*** Opening of SUPPLIED RECORDS ***

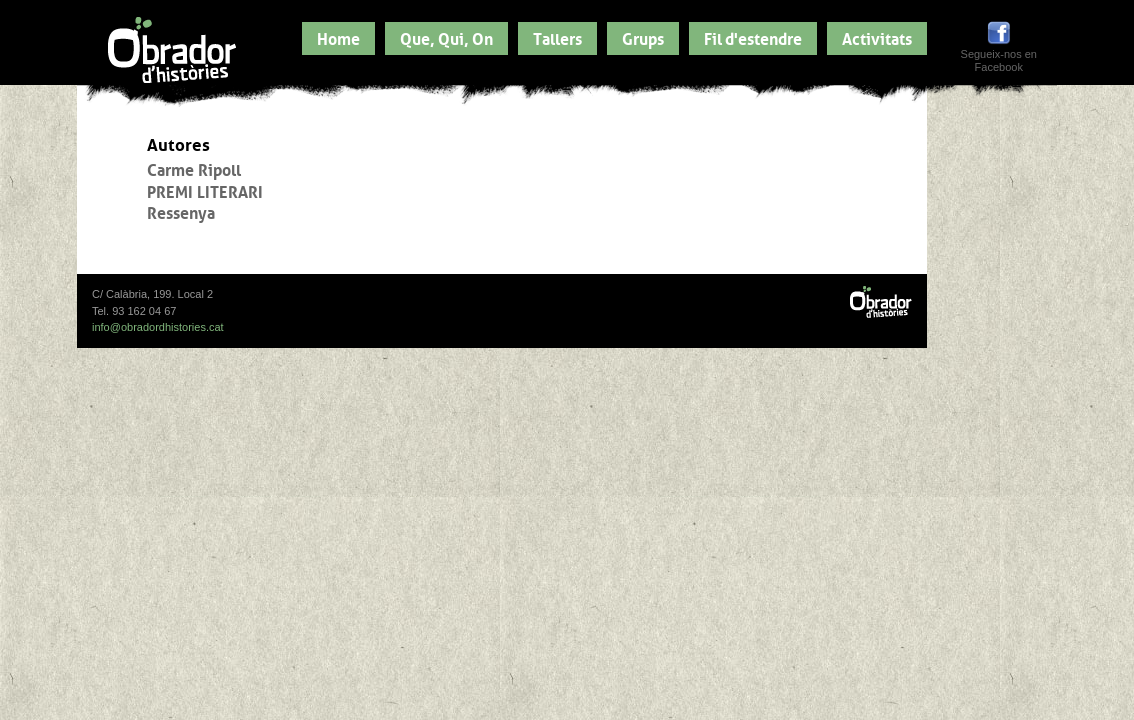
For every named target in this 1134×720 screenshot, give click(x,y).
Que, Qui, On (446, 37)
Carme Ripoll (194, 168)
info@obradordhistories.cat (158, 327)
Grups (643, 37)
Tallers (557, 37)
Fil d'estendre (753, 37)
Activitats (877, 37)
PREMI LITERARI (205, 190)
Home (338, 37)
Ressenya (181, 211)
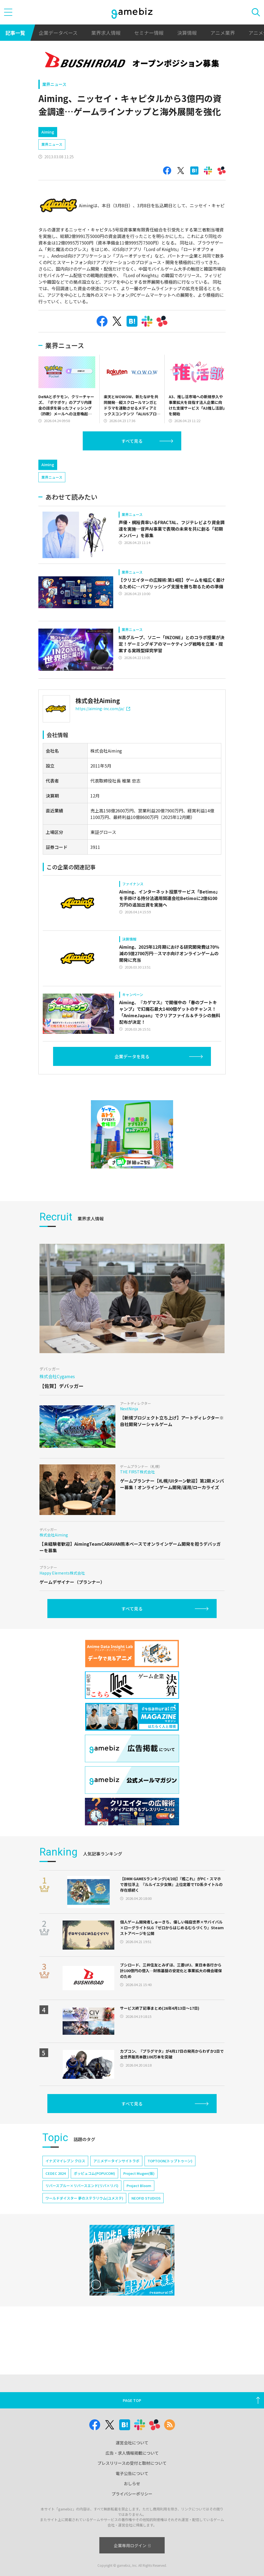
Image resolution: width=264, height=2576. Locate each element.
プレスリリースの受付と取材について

*** Close of SUPPLIED RECORDS ***

● EXERCISE
Set down word for word every line from the one containing "Activitats (877, 37)" through the last line of the records above, both ends included. Leave out the pictures.

● TASK OUTPUT
Activitats (877, 37)
PREMI LITERARI (205, 190)
Home (338, 37)
Ressenya (181, 211)
Image resolution: width=264, height=2576. Locate each element.
プレスリリースの受付と取材について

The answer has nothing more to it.